The other upside to the NHS’ exemption from the Tier 2 visa application cap is it will free up additional places for other much-needed highly-skilled workers, such as engineers and teachers.
However, immigration experts point out that there remain a number of major flaws within the Tier 2 visa system, one of the most onerous being the restrictively-high minimum salaries that applicants need to secure from UK employers under the terms of the regime – in May this figure stood at around £55,000 per annum. This puts recruiting overseas workers out of reach for many companies and industry sectors, according to Kaur.

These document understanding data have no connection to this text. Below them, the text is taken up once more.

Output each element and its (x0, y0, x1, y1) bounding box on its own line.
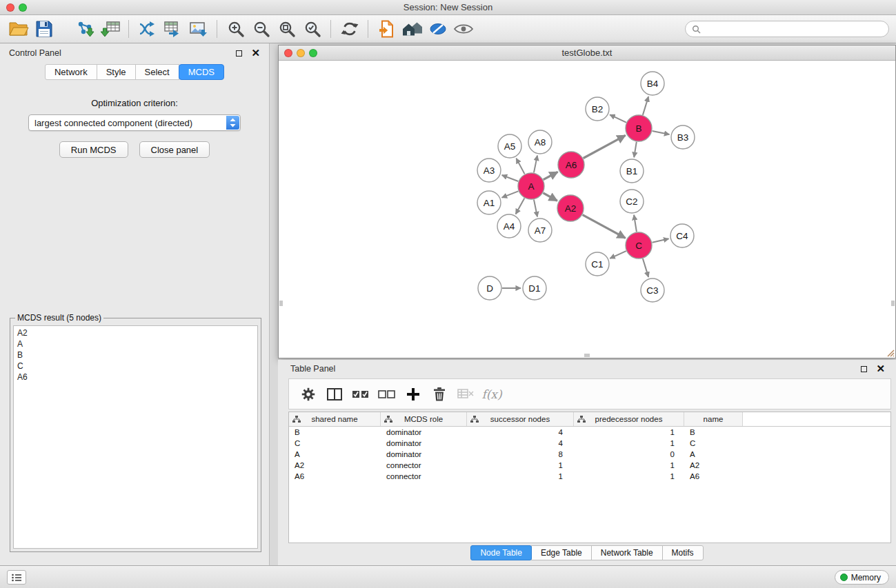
graph-edge[interactable] (653, 239, 669, 242)
network-minimize-button[interactable] (297, 49, 305, 57)
zoom-window-button[interactable] (19, 3, 27, 12)
table-row[interactable]: Adominator80A (289, 449, 890, 460)
column-header-shared-name[interactable]: shared name (289, 412, 381, 426)
network-graph[interactable]: B4B2BB3A5A8A6A3B1AC2A1A2A4A7C4CC1DD1C3 (279, 61, 894, 356)
export-table-button[interactable] (160, 17, 186, 41)
column-header-successor-nodes[interactable]: successor nodes (467, 412, 574, 426)
graph-node-A5[interactable]: A5 (498, 134, 521, 158)
graph-node-D1[interactable]: D1 (523, 276, 546, 300)
graph-node-A3[interactable]: A3 (477, 159, 501, 182)
graph-edge[interactable] (544, 172, 558, 179)
graph-node-A8[interactable]: A8 (528, 130, 552, 154)
graph-edge[interactable] (502, 175, 519, 181)
graph-edge[interactable] (610, 114, 626, 122)
network-canvas[interactable]: B4B2BB3A5A8A6A3B1AC2A1A2A4A7C4CC1DD1C3 (279, 61, 895, 358)
float-panel-icon[interactable] (236, 50, 242, 57)
graph-edge[interactable] (583, 215, 626, 239)
graph-node-A6[interactable]: A6 (558, 152, 584, 178)
column-header-mcds-role[interactable]: MCDS role (381, 412, 467, 426)
zoom-fit-button[interactable] (274, 17, 299, 41)
close-panel-button[interactable]: Close panel (139, 141, 210, 158)
right-scroll-mark[interactable] (891, 301, 895, 306)
export-network-button[interactable] (135, 17, 160, 41)
column-header-name[interactable]: name (684, 412, 743, 426)
graph-node-B4[interactable]: B4 (641, 72, 664, 95)
search-box[interactable] (685, 21, 889, 37)
refresh-view-button[interactable] (337, 17, 362, 41)
unselect-all-columns-button[interactable] (374, 381, 400, 407)
graph-node-A4[interactable]: A4 (497, 214, 521, 238)
graph-node-D[interactable]: D (478, 276, 501, 300)
network-window-titlebar[interactable]: testGlobe.txt (279, 45, 895, 61)
graph-node-A1[interactable]: A1 (477, 191, 501, 214)
graph-node-C4[interactable]: C4 (670, 224, 694, 247)
result-item[interactable]: A2 (17, 327, 254, 338)
graph-edge[interactable] (610, 251, 626, 258)
create-column-button[interactable] (400, 381, 426, 407)
show-columns-button[interactable] (321, 381, 348, 407)
zoom-in-button[interactable] (223, 17, 248, 41)
result-item[interactable]: C (17, 361, 254, 372)
table-settings-button[interactable] (295, 381, 321, 407)
bottom-scroll-mark[interactable] (584, 354, 590, 357)
delete-table-button[interactable] (452, 381, 479, 407)
tab-edge-table[interactable]: Edge Table (531, 545, 592, 560)
result-item[interactable]: B (17, 349, 254, 361)
mcds-result-list[interactable]: A2ABCA6 (13, 325, 258, 549)
graph-node-C1[interactable]: C1 (586, 252, 609, 276)
left-scroll-mark[interactable] (279, 301, 283, 306)
table-row[interactable]: Cdominator41C (289, 438, 890, 449)
graph-node-A[interactable]: A (518, 173, 544, 199)
zoom-out-button[interactable] (248, 17, 274, 41)
graph-node-C3[interactable]: C3 (641, 278, 664, 302)
graph-node-C[interactable]: C (626, 232, 652, 258)
tab-motifs[interactable]: Motifs (662, 545, 704, 560)
graph-edge[interactable] (653, 131, 670, 134)
zoom-selected-button[interactable] (299, 17, 325, 41)
graph-edge[interactable] (634, 215, 637, 232)
import-network-button[interactable] (72, 17, 97, 41)
table-row[interactable]: A6connector11A6 (289, 471, 890, 482)
function-builder-button[interactable]: f(x) (479, 381, 505, 407)
graphics-details-button[interactable] (425, 17, 450, 41)
graph-edge[interactable] (516, 199, 525, 214)
graph-node-A7[interactable]: A7 (528, 219, 552, 242)
import-table-button[interactable] (97, 17, 123, 41)
resize-grip-icon[interactable] (885, 347, 895, 357)
close-table-panel-icon[interactable]: ✕ (876, 365, 885, 372)
close-panel-icon[interactable]: ✕ (251, 50, 260, 57)
graph-edge[interactable] (634, 142, 637, 158)
tab-node-table[interactable]: Node Table (470, 545, 532, 560)
result-item[interactable]: A (17, 338, 254, 349)
tab-network[interactable]: Network (45, 64, 97, 80)
graph-node-B[interactable]: B (626, 115, 652, 141)
tab-select[interactable]: Select (135, 64, 179, 80)
column-header-predecessor-nodes[interactable]: predecessor nodes (574, 412, 684, 426)
graph-edge[interactable] (584, 135, 626, 158)
tab-style[interactable]: Style (97, 64, 136, 80)
network-close-button[interactable] (284, 49, 292, 57)
table-row[interactable]: Bdominator41B (289, 427, 890, 438)
table-row[interactable]: A2connector11A2 (289, 460, 890, 471)
graph-node-B1[interactable]: B1 (620, 159, 644, 183)
open-session-document-button[interactable] (374, 17, 399, 41)
select-all-columns-button[interactable] (348, 381, 374, 407)
network-zoom-button[interactable] (309, 49, 317, 57)
graph-edge[interactable] (516, 159, 524, 174)
tab-network-table[interactable]: Network Table (591, 545, 663, 560)
graph-node-B3[interactable]: B3 (671, 125, 695, 149)
memory-button[interactable]: Memory (835, 570, 889, 585)
export-image-button[interactable] (186, 17, 211, 41)
birds-eye-view-button[interactable] (450, 17, 476, 41)
save-session-button[interactable] (31, 17, 57, 41)
network-view-window[interactable]: testGlobe.txt B4B2BB3A5A8A6A3B1AC2A1A2A4… (278, 45, 896, 358)
result-item[interactable]: A6 (17, 372, 254, 383)
graph-node-A2[interactable]: A2 (557, 195, 584, 221)
open-session-button[interactable] (6, 17, 31, 41)
graph-node-B2[interactable]: B2 (586, 97, 609, 121)
task-history-button[interactable] (7, 570, 26, 585)
graph-edge[interactable] (643, 258, 648, 277)
close-window-button[interactable] (6, 3, 14, 12)
node-table[interactable]: shared name MCDS role successor nodes pr… (288, 412, 891, 543)
delete-column-button[interactable] (426, 381, 452, 407)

“A lot of companies in the engineering sector are saying we don’t offer our staff £55,000 to £65,000, so if that is the minimum requirement imposed by the Home Office the only thing they can do is offer better wages, but a lot of companies simply can’t afford to do that,” she says.
Gerwyn Davies, senior labour market adviser at the CIPD, also believes the Tier 2 visa system is fraught with issues. He says that the government could go a stage further in revamping its approach by reducing the substantial cost burden on employers that recruit non-EU workers, which includes a health surcharge and skills levy that are significantly higher than in most countries.
“As we know, many public sector employers are under financial pressure and face genuine recruitment difficulties for highly-skilled roles, so an additional step might be to halve the sponsorship licence fee for these employers,” suggests Davies.
In the meantime, for those employers that are looking outside the EU to recruit people he says there are options available, such as ancestral visas and the youth mobility scheme, that they could use to circumvent the current system.
“This may partly explain why non-EU immigration for work-related reasons has increased over the past year to offset the fall in supply of EU migrant workers,” highlights Davies.
For the time being HR experts hope that the relaxation of Tier 2 visa rules in relation to NHS workers won’t just benefit the health service, but also other companies and industry sectors that rely on skilled workers from overseas.
But only time will tell if the government’s recent intervention works, or if it is just a sticking plaster on a wound requiring much more serious treatment.